CHAPTER XXXIX.
“HOW DO YOU DO, AUNT CATHERINE?”
One drizzling November morning, Mattie was standing at the hall door, looking out a little blankly through the open gateway at the prospect before her,—at the rotting leaves that lay heaped up in the road, and at the gray, humid sky,—when a very big man suddenly blocked up the entrance, and startled her dreadfully.
Mattie afterwards described the occurrence very graphically to her brother:
“He was the biggest man I ever saw in my life, Archie. He looked as strong as a navvy; and his shoulders reminded me of one of those men one sees in brewers’ drays. And his face 284 was so red, and his hair, too,—that dreadfully red color, you know, that no one admires; and his hands, and even his voice, were big.”

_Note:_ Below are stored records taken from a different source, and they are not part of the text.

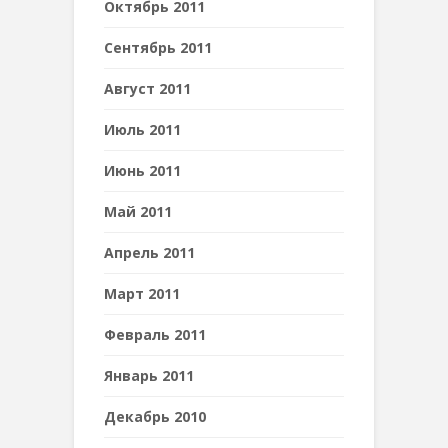
Октябрь 2011
Сентябрь 2011
Август 2011
Июль 2011
Июнь 2011
Май 2011
Апрель 2011
Март 2011
Февраль 2011
Январь 2011
Декабрь 2010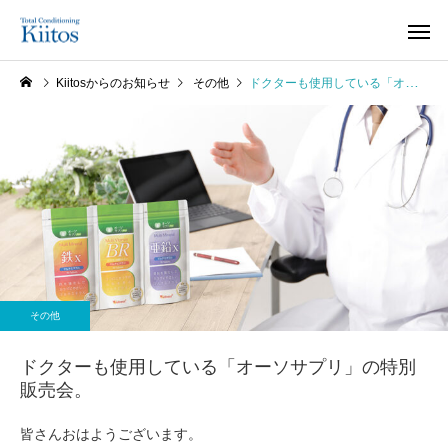
Kiitosからのお知らせ
その他
ドクターも使用している「オーソサプリ」の特別販売会。
その他
ドクターも使用している「オーソサプリ」の特別
販売会。
皆さんおはようございます。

“What a fascinating description!” laughed Archie. “Upon my word, Mattie, you are rather tremendous in your language. Well, and what did the navvy say to you?”
“Oh, he was not a navvy, really! Of course he was a gentleman. He could not help his big voice, and what he said was nice; but, I assure you, Archie, he nearly took my breath away;” and so on, and so on, to the end of her story.
But it was enough to surprise any one whose nerves were not of the strongest, when one lives in a lonely country road, and the master of the house is out, to see a gigantic specimen of manhood, not very carefully dressed, and with hair like a red glory, come suddenly striding through one’s open gate, without “by your leave,” or waiting for any possible permission.
Mattie dropped her umbrella,—for she was dressed in her waterproof, and her oldest hat, ready for her district-work; and the stranger picked it up, and handed it to her promptly, and then he removed his hat politely.